(Page-level text extractions)
--- START ---

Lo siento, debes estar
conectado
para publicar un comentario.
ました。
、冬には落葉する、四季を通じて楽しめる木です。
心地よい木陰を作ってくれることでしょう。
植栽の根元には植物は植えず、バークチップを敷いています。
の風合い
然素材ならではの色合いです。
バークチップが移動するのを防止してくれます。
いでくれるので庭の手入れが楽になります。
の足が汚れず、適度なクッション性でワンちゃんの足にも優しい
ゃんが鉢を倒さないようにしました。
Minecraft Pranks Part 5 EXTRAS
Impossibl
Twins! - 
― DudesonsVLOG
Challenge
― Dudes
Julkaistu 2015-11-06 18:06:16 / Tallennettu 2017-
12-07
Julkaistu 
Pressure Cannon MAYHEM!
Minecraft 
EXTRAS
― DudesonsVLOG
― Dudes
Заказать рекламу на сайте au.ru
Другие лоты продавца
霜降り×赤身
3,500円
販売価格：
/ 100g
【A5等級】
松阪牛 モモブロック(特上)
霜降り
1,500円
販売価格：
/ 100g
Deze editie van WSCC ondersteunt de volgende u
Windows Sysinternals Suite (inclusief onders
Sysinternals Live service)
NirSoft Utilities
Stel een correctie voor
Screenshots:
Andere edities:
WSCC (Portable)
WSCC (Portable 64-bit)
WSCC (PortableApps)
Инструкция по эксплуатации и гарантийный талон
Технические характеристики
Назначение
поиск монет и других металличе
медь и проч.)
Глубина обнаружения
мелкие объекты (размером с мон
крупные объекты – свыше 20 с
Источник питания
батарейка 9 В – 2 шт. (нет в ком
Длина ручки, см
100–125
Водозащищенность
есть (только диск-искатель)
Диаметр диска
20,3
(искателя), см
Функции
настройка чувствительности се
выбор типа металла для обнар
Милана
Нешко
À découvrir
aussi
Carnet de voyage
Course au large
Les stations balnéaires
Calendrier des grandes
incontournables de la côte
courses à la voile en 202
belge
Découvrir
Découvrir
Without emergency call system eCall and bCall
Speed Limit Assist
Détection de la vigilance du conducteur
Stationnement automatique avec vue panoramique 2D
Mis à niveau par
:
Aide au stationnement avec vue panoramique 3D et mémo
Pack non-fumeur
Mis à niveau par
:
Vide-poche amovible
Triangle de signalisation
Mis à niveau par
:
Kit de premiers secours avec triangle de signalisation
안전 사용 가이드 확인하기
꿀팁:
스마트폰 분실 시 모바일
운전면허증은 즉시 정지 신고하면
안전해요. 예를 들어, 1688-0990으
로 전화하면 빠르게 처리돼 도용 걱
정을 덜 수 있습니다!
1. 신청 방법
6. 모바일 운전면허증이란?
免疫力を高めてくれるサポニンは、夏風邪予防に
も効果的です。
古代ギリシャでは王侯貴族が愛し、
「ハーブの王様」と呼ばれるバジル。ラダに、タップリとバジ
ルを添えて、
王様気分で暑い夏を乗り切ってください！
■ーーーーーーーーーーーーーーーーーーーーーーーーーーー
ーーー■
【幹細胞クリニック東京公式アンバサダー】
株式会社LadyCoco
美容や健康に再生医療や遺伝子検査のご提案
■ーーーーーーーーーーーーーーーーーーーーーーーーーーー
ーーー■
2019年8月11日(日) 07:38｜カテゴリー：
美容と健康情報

--- END ---

Print all of the entries exactly, leaving nothing out.

* Answer box:
Lo siento, debes estar
conectado
para publicar un comentario.
ました。
、冬には落葉する、四季を通じて楽しめる木です。
心地よい木陰を作ってくれることでしょう。
植栽の根元には植物は植えず、バークチップを敷いています。
の風合い
然素材ならではの色合いです。
バークチップが移動するのを防止してくれます。
いでくれるので庭の手入れが楽になります。
の足が汚れず、適度なクッション性でワンちゃんの足にも優しい
ゃんが鉢を倒さないようにしました。
Minecraft Pranks Part 5 EXTRAS
Impossibl
Twins! - 
― DudesonsVLOG
Challenge
― Dudes
Julkaistu 2015-11-06 18:06:16 / Tallennettu 2017-
12-07
Julkaistu 
Pressure Cannon MAYHEM!
Minecraft 
EXTRAS
― DudesonsVLOG
― Dudes
Заказать рекламу на сайте au.ru
Другие лоты продавца
霜降り×赤身
3,500円
販売価格：
/ 100g
【A5等級】
松阪牛 モモブロック(特上)
霜降り
1,500円
販売価格：
/ 100g
Deze editie van WSCC ondersteunt de volgende u
Windows Sysinternals Suite (inclusief onders
Sysinternals Live service)
NirSoft Utilities
Stel een correctie voor
Screenshots:
Andere edities:
WSCC (Portable)
WSCC (Portable 64-bit)
WSCC (PortableApps)
Инструкция по эксплуатации и гарантийный талон
Технические характеристики
Назначение
поиск монет и других металличе
медь и проч.)
Глубина обнаружения
мелкие объекты (размером с мон
крупные объекты – свыше 20 с
Источник питания
батарейка 9 В – 2 шт. (нет в ком
Длина ручки, см
100–125
Водозащищенность
есть (только диск-искатель)
Диаметр диска
20,3
(искателя), см
Функции
настройка чувствительности се
выбор типа металла для обнар
Милана
Нешко
À découvrir
aussi
Carnet de voyage
Course au large
Les stations balnéaires
Calendrier des grandes
incontournables de la côte
courses à la voile en 202
belge
Découvrir
Découvrir
Without emergency call system eCall and bCall
Speed Limit Assist
Détection de la vigilance du conducteur
Stationnement automatique avec vue panoramique 2D
Mis à niveau par
:
Aide au stationnement avec vue panoramique 3D et mémo
Pack non-fumeur
Mis à niveau par
:
Vide-poche amovible
Triangle de signalisation
Mis à niveau par
:
Kit de premiers secours avec triangle de signalisation
안전 사용 가이드 확인하기
꿀팁:
스마트폰 분실 시 모바일
운전면허증은 즉시 정지 신고하면
안전해요. 예를 들어, 1688-0990으
로 전화하면 빠르게 처리돼 도용 걱
정을 덜 수 있습니다!
1. 신청 방법
6. 모바일 운전면허증이란?
免疫力を高めてくれるサポニンは、夏風邪予防に
も効果的です。
古代ギリシャでは王侯貴族が愛し、
「ハーブの王様」と呼ばれるバジル。ラダに、タップリとバジ
ルを添えて、
王様気分で暑い夏を乗り切ってください！
■ーーーーーーーーーーーーーーーーーーーーーーーーーーー
ーーー■
【幹細胞クリニック東京公式アンバサダー】
株式会社LadyCoco
美容や健康に再生医療や遺伝子検査のご提案
■ーーーーーーーーーーーーーーーーーーーーーーーーーーー
ーーー■
2019年8月11日(日) 07:38｜カテゴリー：
美容と健康情報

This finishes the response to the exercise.